America has attacked Iraq with support from a large number of countries but without the backing...
America has attacked Iraq with support from a large number of countries but without the backing of the United Nations. This outcome was rather less market-friendly than the one that we had anticipated but the markets have conformed to our predictions nonetheless ' the oil price has dropped sharply, equities have rallied, bonds have fallen and the dollar has started to recover. Although the market environment remains one of high risk, the early signs are that the commencement of hostilities marked a major turning point for the markets.
The good news is that the falling oil price (it is down around 25% from its recent peak) will lead to better inflation news during the next few months. The bad news is that if (as we expect) the global economy recovers strongly as a result, the medium-term trend for inflation is likely to be less favourable.
Phase one of the equity bear market ended in October 2002 and we expect phase two to unfold during 2004.
The sharp rise in equity markets during the late 1990s represented a speculative 'bubble' along the lines of those experienced by Wall Street during the 'roaring twenties', the Nikkei during the 1980s and the gold price during the late 1970s. In all of these cases, 'boom' was followed by a long period of 'bust'. Thus far, the American stock market has experienced a decline that has lasted three years and has taken share prices down by roughly 50%.
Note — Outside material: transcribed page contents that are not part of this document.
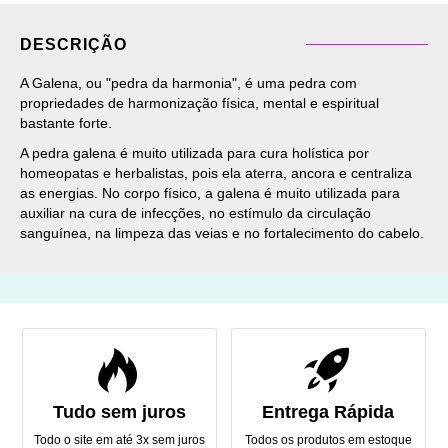
DESCRIÇÃO
A Galena, ou "pedra da harmonia", é uma pedra com
propriedades de harmonização física, mental e espiritual
bastante forte.
A pedra galena é muito utilizada para cura holística por
homeopatas e herbalistas, pois ela aterra, ancora e centraliza
as energias. No corpo físico, a galena é muito utilizada para
auxiliar na cura de infecções, no estímulo da circulação
sanguínea, na limpeza das veias e no fortalecimento do cabelo.
Tudo sem juros
Entrega Rápida
Todo o site em até 3x sem juros
Todos os produtos em estoque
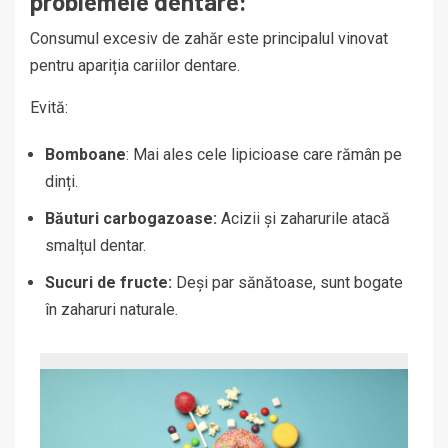
problemele dentare:
Consumul excesiv de zahăr este principalul vinovat
pentru apariția cariilor dentare.
Evită:
Bomboane
: Mai ales cele lipicioase care rămân pe
dinți.
Băuturi carbogazoase:
Acizii și zaharurile atacă
smalțul dentar.
Sucuri de fructe:
Deși par sănătoase, sunt bogate
în zaharuri naturale.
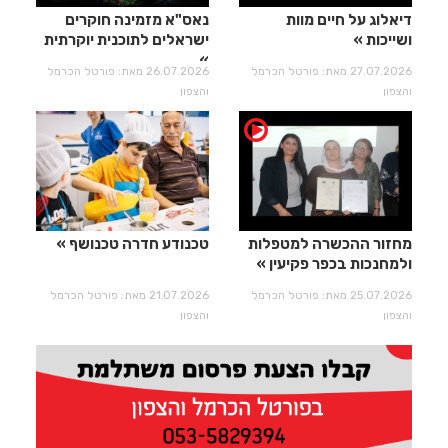
דיאלוג על חיים מוות
נאס"א מזמינה חוקרים
ושייכות
ישראלים לתוכנית יוקרתית
27.07.2026 מאת: פורטל הכרמל
26.07.2026 מאת: פורטל הכרמל
והצפון
והצפון
מחזור ההכשרה למטפלות
טכנודע חדרה טכנושף
ולמחנכות בכפר פקיעין
25.07.2026 מאת: פורטל הכרמל
21.07.2026 מאת: פורטל הכרמל
והצפון
והצפון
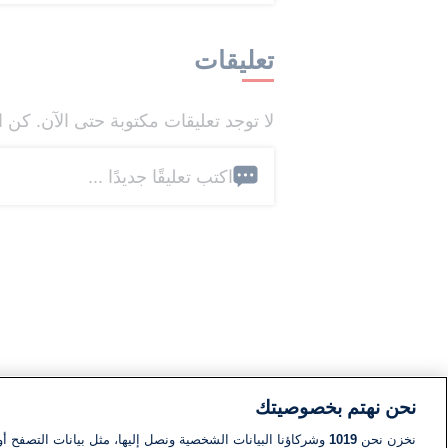
تعليقات
لا توجد تعليقات مكتوبة حتى الآن. كن ا
اكتب تعليقًا جديدًا ...
نحن نهتم بخصوصيتك
نخزن نحن
1019
وشركاؤنا البيانات الشخصية ونصل إليها، مثل بيانات التصفح أو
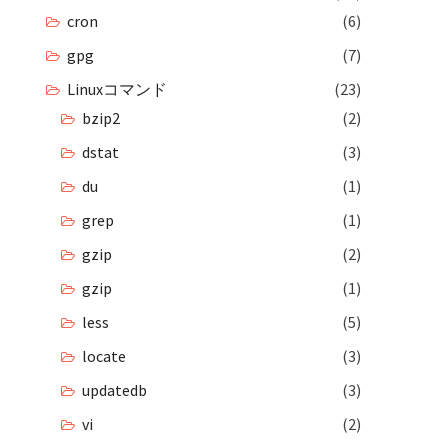
cron
(6)
gpg
(7)
Linuxコマンド
(23)
bzip2
(2)
dstat
(3)
du
(1)
grep
(1)
gzip
(2)
gzip
(1)
less
(5)
locate
(3)
updatedb
(3)
vi
(2)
Historical comparisons suggest that share prices may have further to fall over the long term. However, they also support the idea that October 2002 was an important low for the NASDAQ (the main 'bubble' market). Having corrected its October/November gains without testing the low again, the Nasdaq appears to be resuming its uptrend. Most stock markets around the world have followed roughly the same pattern ' falling during December/March before rising more recently. Nevertheless, many non-US indices slipped to new lows in the recent downswing due largely to the weak dollar. Share prices should continue to move erratically higher until their next peak in 2004.
The stock markets of Europe have historically outperformed when the euro or its forebears have been weak. The euro has recently weakened versus the dollar and indices like the German Dax and French CAC40 have significantly outstripped their American counterparts. These markets remain cheap in comparison with Wall Street and should continue to outperform, with the proviso that the euro continues to weaken.
Bond markets have recently fallen sharply around the world and it is looking increasingly likely that the cyclical peak for prices is finally in place. European bonds are likely to outperform their American equivalents during the bond bear market as the inflation differential between Europe and America widens.
Inflation-linked bonds always tend to outperform their fixed income equivalents during periods of falling bond prices. However, having (somewhat unusually) outperformed fixed income securities during the last period of rising bond prices, this rule may not apply in the immediate period ahead. Furthermore, the recent fall in the oil price may lead to some softening in investors' inflationary expectations.
The prices of gold and other commodities have risen sharply during the past few months due to supply considerations and/or the weak dollar. However, commodity prices have probably entered a period in which they will move either sideways or down (the gold price is already significantly below its recent high). The dollar has almost certainly bottomed for the time being and there remains considerable concern regarding the health of the global economy. However, the recent drop in the oil price should help to foster a solid economic recovery and real interest rates remain very low by historical standards ' both factors suggest that any weakness in commodity prices should be short-lived.
The currencies of commodity-producing countries such as Canada, Australia and New Zealand have been among the best performing in the year to date. However, they are technically overbought (having moved too far, too fast) and should experience a period of consolidation before eventually heading higher later in 2003.